Lieu : USPN - Villetaneuse
Référent : Athanasios Laliotis (laliotis@univ-paris13.fr)
The SAI group has developed spectroscopic techniques for probing excited atoms near dielectric surfaces in the nanometric regime. The group has also used excited state atoms as quantum probed providing information on electromagnetic properties of solids, such as surface polariton resonances [J. C. de Aquino Carvalho, Phys Rev. Lett., 131, 1439801, (2023)]. We have also participated in studies probing atoms in the vicinity of metallic nanostructures [E. A. Chan et al., Science Advances, 4, eaao4223, (2018)] tuning Casimir-Polder, atom-surface interactions between a cesium atom and resonant metamaterials.

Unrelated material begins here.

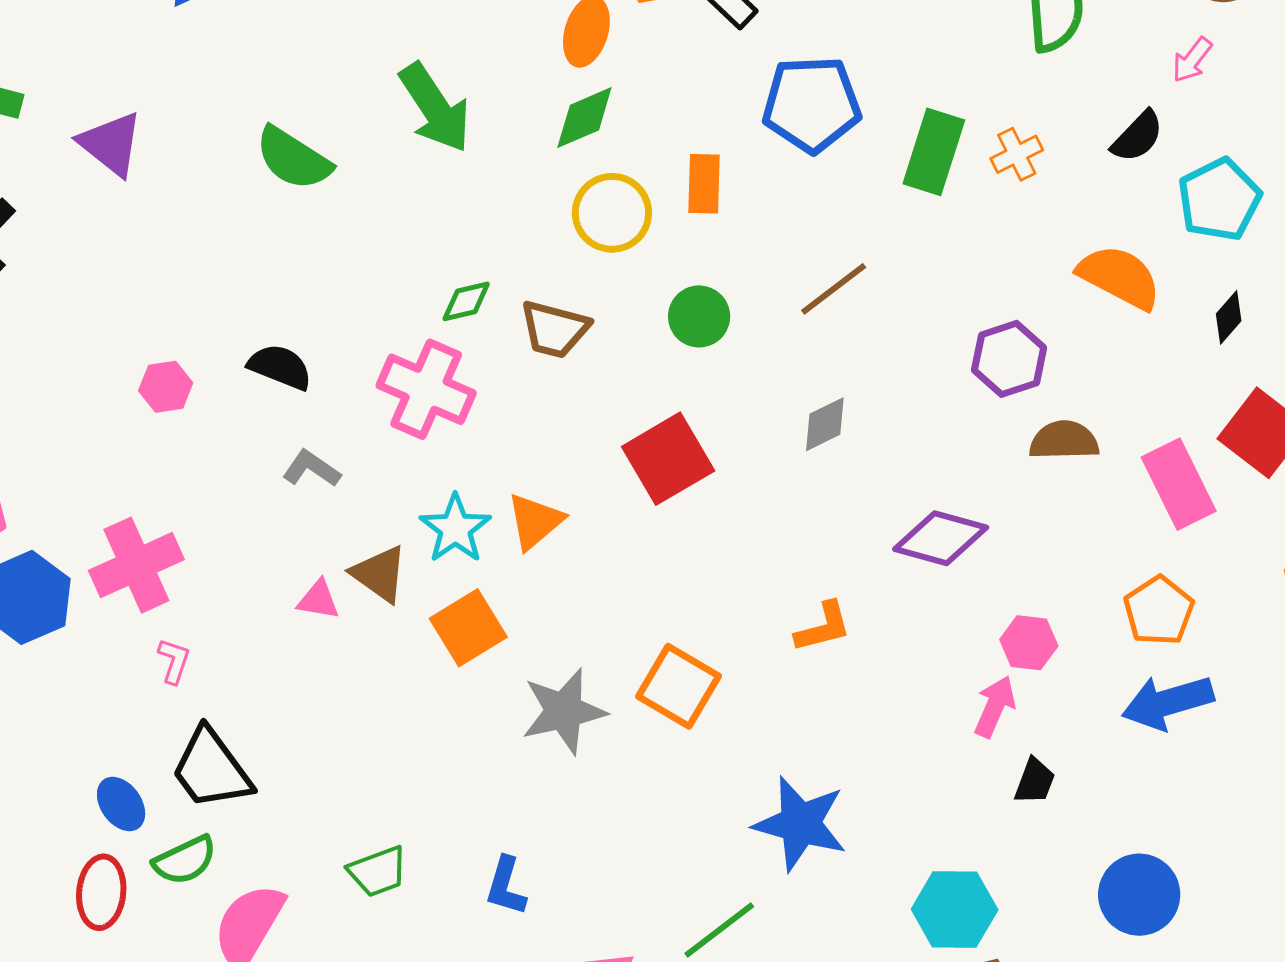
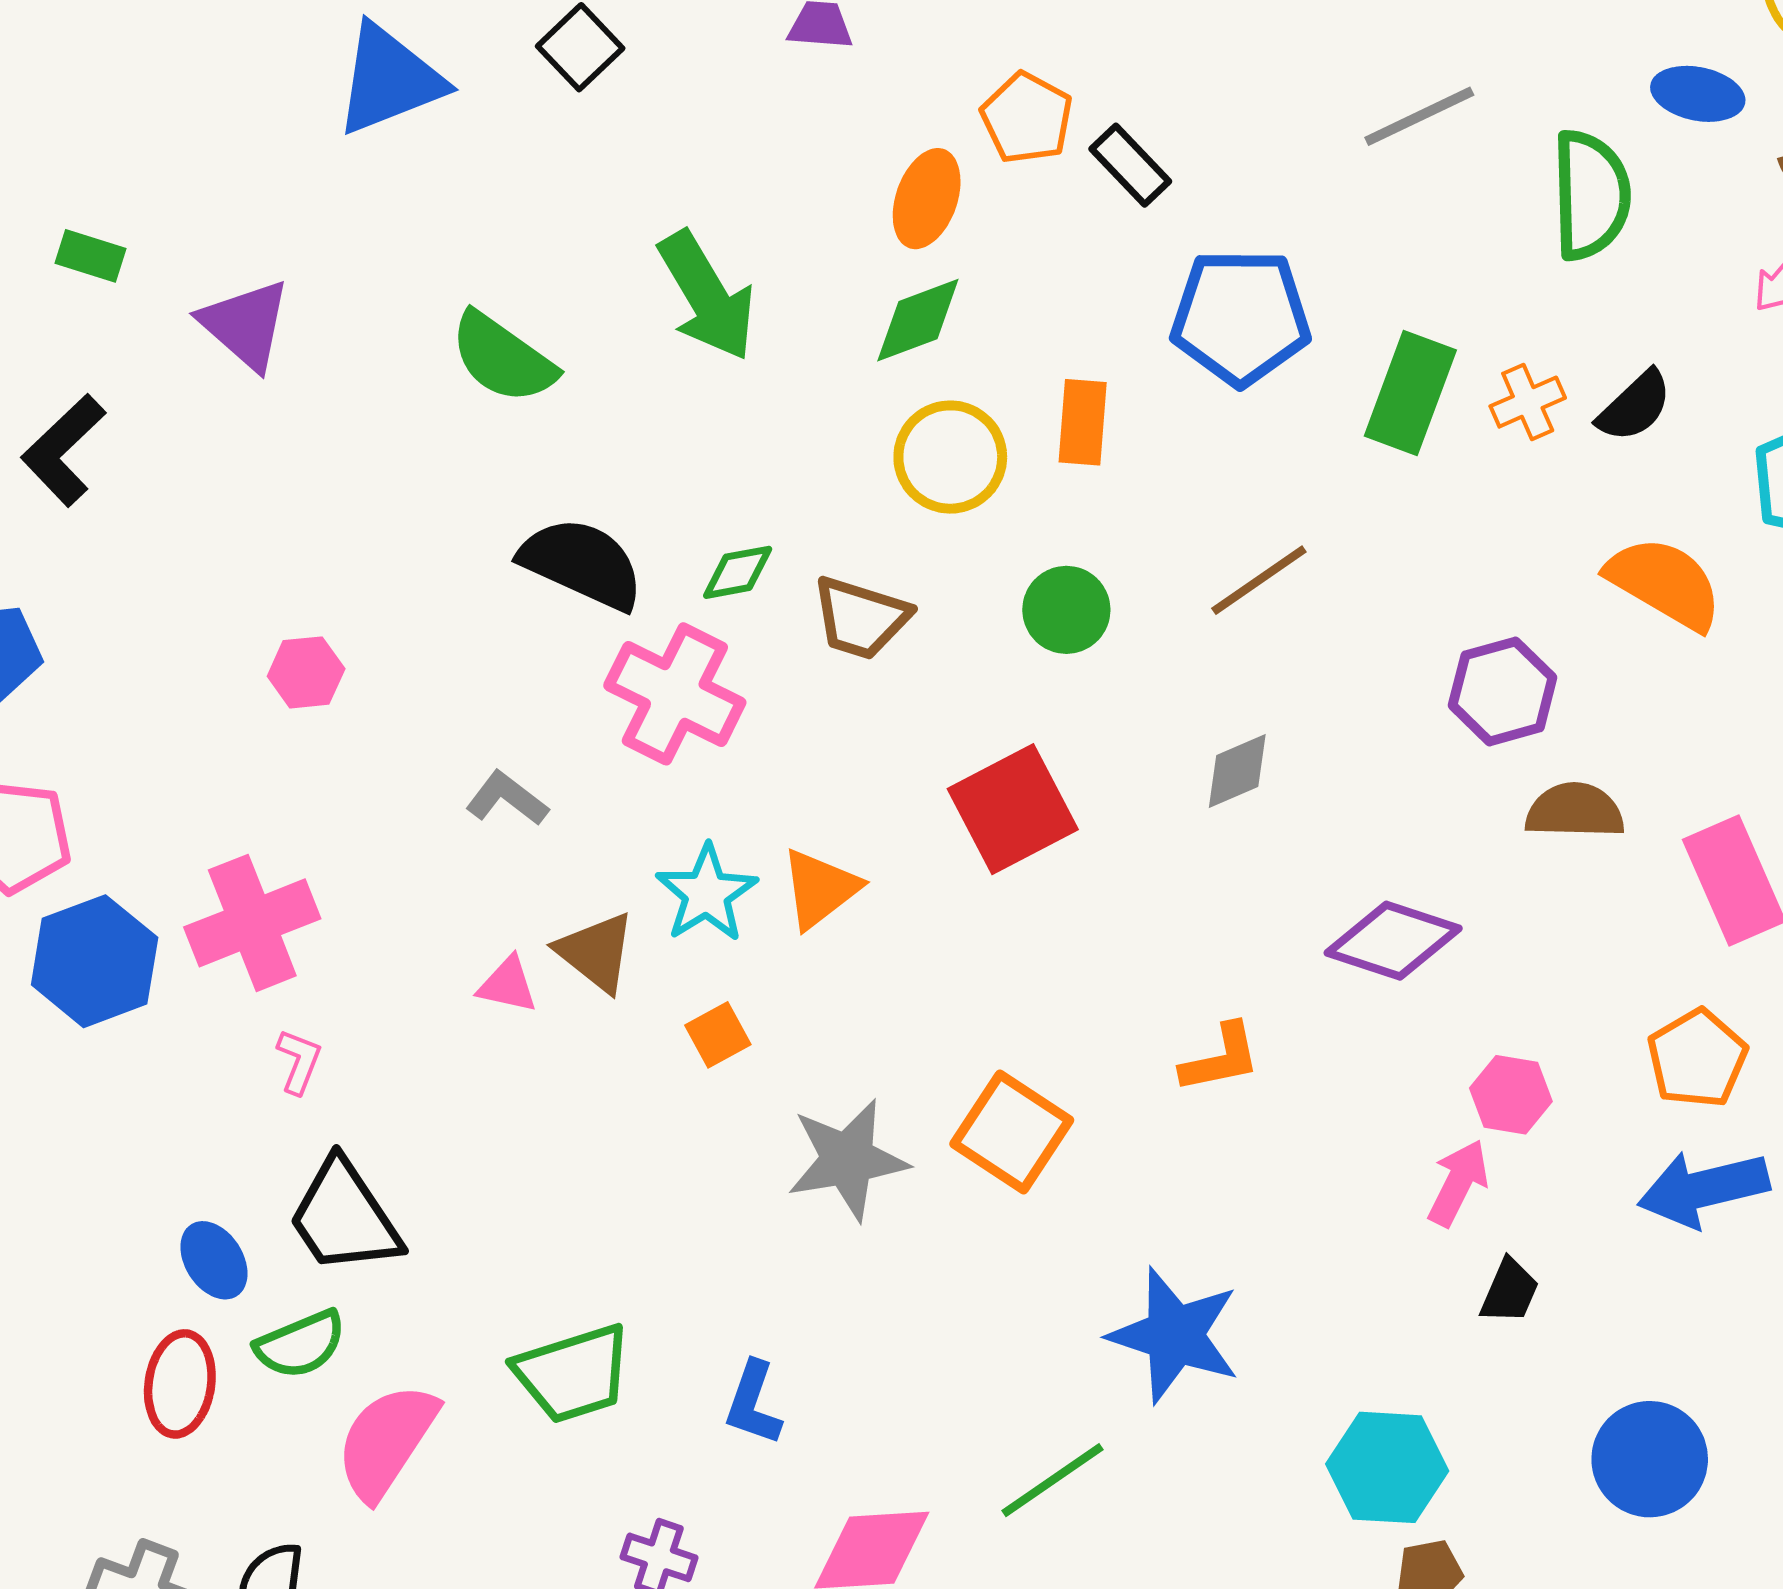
black semicircle: (1138, 137) -> (1635, 406), moved
black semicircle: (280, 367) -> (582, 563), moved, size x1.4
orange square: (468, 628) -> (718, 1035), size x0.6
green trapezoid: (378, 871) -> (573, 1374), size x1.4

Metamaterial technology is particularly important for the realization of high-performance devices in the THz (~300µm wavelength) range, because materials available in nature rarely have electromagnetic responses in this frequency range. The characterization of THz metamaterials is carried out in the far field and remains limited by diffraction. For this reason, the development of near-field imaging with sub-wavelength resolution has recently become an important area of study.
The SAI group is setting up a new project to probe the near-field of THz micro-resonators using a gas of Rydberg atoms as a quantum sensor. The detection of far-field THz waves has already been demonstrated [L. A. Downes et al. Phys. Rev. X, 10, 011027 (2020)] using excited Rydberg atoms inside an atomic vapor cell that convert absorbed THz radiation into photons scattered in the visible range (THz to visible conversion). The same technique can provide near-field information, if the atomic vapor is brought into contact with metamaterials. Additionally, this experiment can also be used to demonstrate control the Casimir-Polder Rydberg-metamaterial interaction (by tuning the THz resonances).
We are therefore proposing a Master’s internship to set up this new experiment. The student will be involved in the construction of a new atomic vapor cell with THz micro-resonators deposited at the internal interface of the windows and will perform Rydberg-atom spectroscopy in the vicinity (near-filed) of the resonators. The student will work with E. Butery (PhD). The student could also be involved in the fabrication of THz micro-resonators and their far-field characterization, in collaboration with J-M Manceau’s group at C2N, specialists in THz devices and in theoretical calculations atom-metamaterial interactions in collaboration with the theory group of Stefan Scheel (Universität Rostock, Germany).